DPYD testing is a genetic screening tool used before administering specific chemotherapy drugs. Its purpose is to identify individuals who may have a heightened risk of experiencing severe side effects from these treatments. This preventative measure allows medical teams to anticipate and mitigate potential adverse reactions.
The Role of the DPYD Gene in Chemotherapy
The DPYD gene holds the instructions for producing an enzyme known as dihydropyrimidine dehydrogenase (DPD). This liver enzyme’s main function is to break down a class of chemotherapy drugs called fluoropyrimidines. These drugs are commonly used to treat several types of cancer.
The two most frequently used fluoropyrimidines are 5-fluorouracil (5-FU) and capecitabine. The DPD enzyme is responsible for converting more than 85% of a clinically administered 5-FU dose into an inactive metabolite, which the body can then safely eliminate. This process prevents the drug from building up to harmful levels within the bloodstream.
Some individuals have variations within their DPYD gene that can lead to a condition called DPD deficiency, where the body produces a less effective enzyme or lower amounts of it. When a person with DPD deficiency receives a standard dose of a fluoropyrimidine, their body cannot break down the drug efficiently. This leads to a toxic accumulation of the chemotherapy agent, which can cause severe and sometimes life-threatening side effects, including intense diarrhea, painful mouth sores (mucositis), and a dangerous drop in white blood cells (neutropenia).
The DPYD Testing Process
Any patient scheduled to receive treatment with fluoropyrimidine-based drugs like 5-FU or capecitabine is a candidate for DPYD testing. The test is a preventative step to ensure the prescribed treatment plan is appropriate for the individual’s genetic makeup.
The process of getting tested is straightforward. It involves collecting a blood sample from the patient before their cancer treatment begins. In some cases, a saliva sample may be used instead. This sample is then sent to a specialized genetic laboratory for analysis.
At the lab, scientists examine the patient’s DPYD gene for specific, well-documented variations. The test screens for the most common variants known to cause DPD deficiency in certain populations, allowing oncologists to identify at-risk patients before the first dose of chemotherapy is administered.
Interpreting Test Results
The results of a DPYD gene test categorize an individual’s ability to metabolize fluoropyrimidine drugs. The findings are grouped into a few distinct classifications based on the genetic variants detected.
A “normal metabolizer” result indicates that no significant variations were found in either of the two copies of the patient’s DPYD gene. This means the DPD enzyme is expected to function correctly, and the body should be able to break down the chemotherapy drugs as anticipated.
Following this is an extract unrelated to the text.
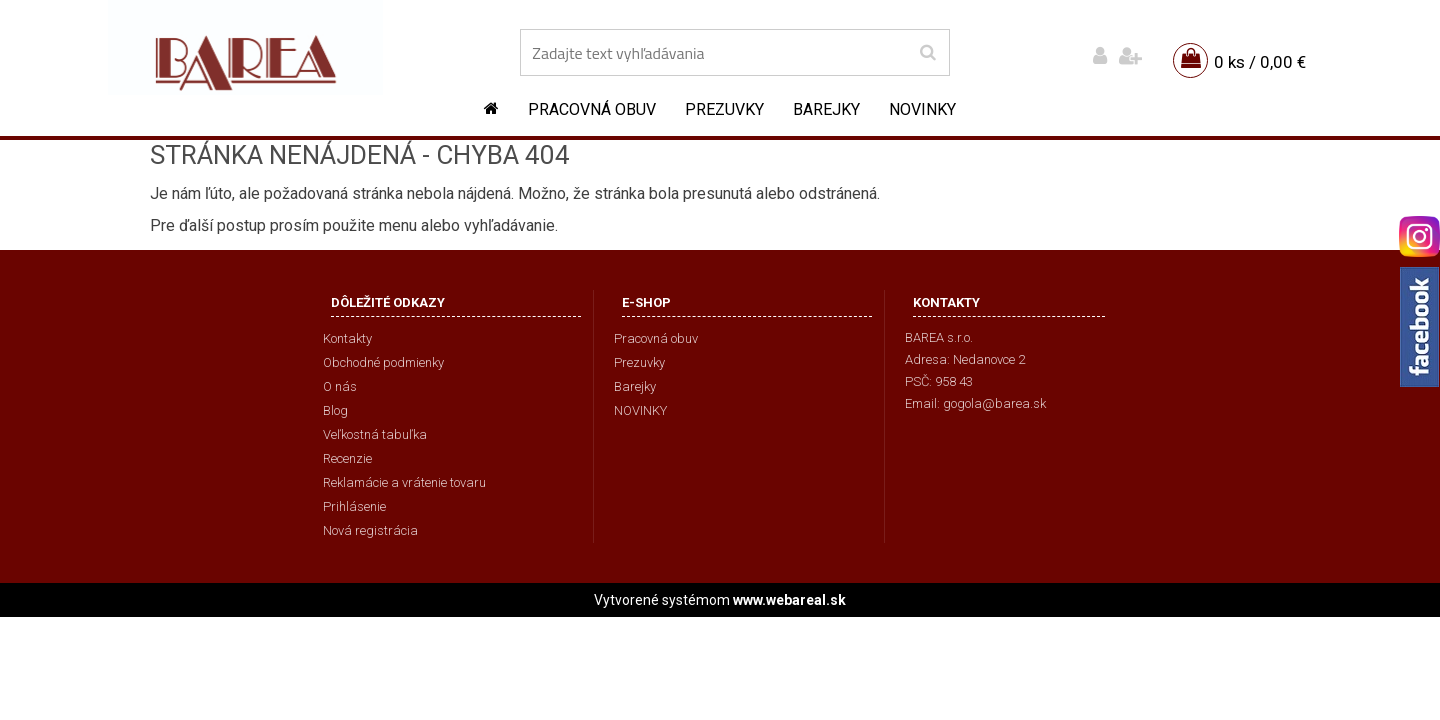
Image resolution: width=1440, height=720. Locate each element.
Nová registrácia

An “intermediate metabolizer” status is assigned when a person has one altered copy of the DPYD gene and one normal copy. This genetic makeup leads to reduced DPD enzyme activity, impairing the body’s ability to process fluoropyrimidines at a normal rate.
A “poor metabolizer” has the most severe form of DPD deficiency. This result means the patient has two altered copies of the DPYD gene or specific variants that lead to a complete loss of enzyme activity. Consequently, their body has little to no ability to produce a functional DPD enzyme and cannot safely break down fluoropyrimidine drugs.
Impact on Cancer Treatment Plans
The results from DPYD testing directly influence how an oncologist will proceed with a patient’s chemotherapy. For individuals identified as normal metabolizers, the standard dosage of 5-FU or capecitabine is administered. No initial dose adjustment based on genetics is usually required.
For patients classified as intermediate metabolizers, a modification to the treatment plan is common. Oncologists will often recommend a reduced starting dose of the chemotherapy drug. Studies support a dose reduction of around 50% for these patients to lower the risk of severe toxicity. The medical team will then monitor the patient closely, and if the first cycle is well-tolerated, the dose may be cautiously increased in subsequent treatments.
When a patient is found to be a poor metabolizer, the standard approach is to avoid fluoropyrimidine drugs entirely. Administering these chemotherapies would pose a high risk of life-threatening toxic reactions. Instead, the oncologist will select an alternative chemotherapy regimen that does not rely on the DPD enzyme for breakdown, ensuring patient safety while providing an effective cancer treatment.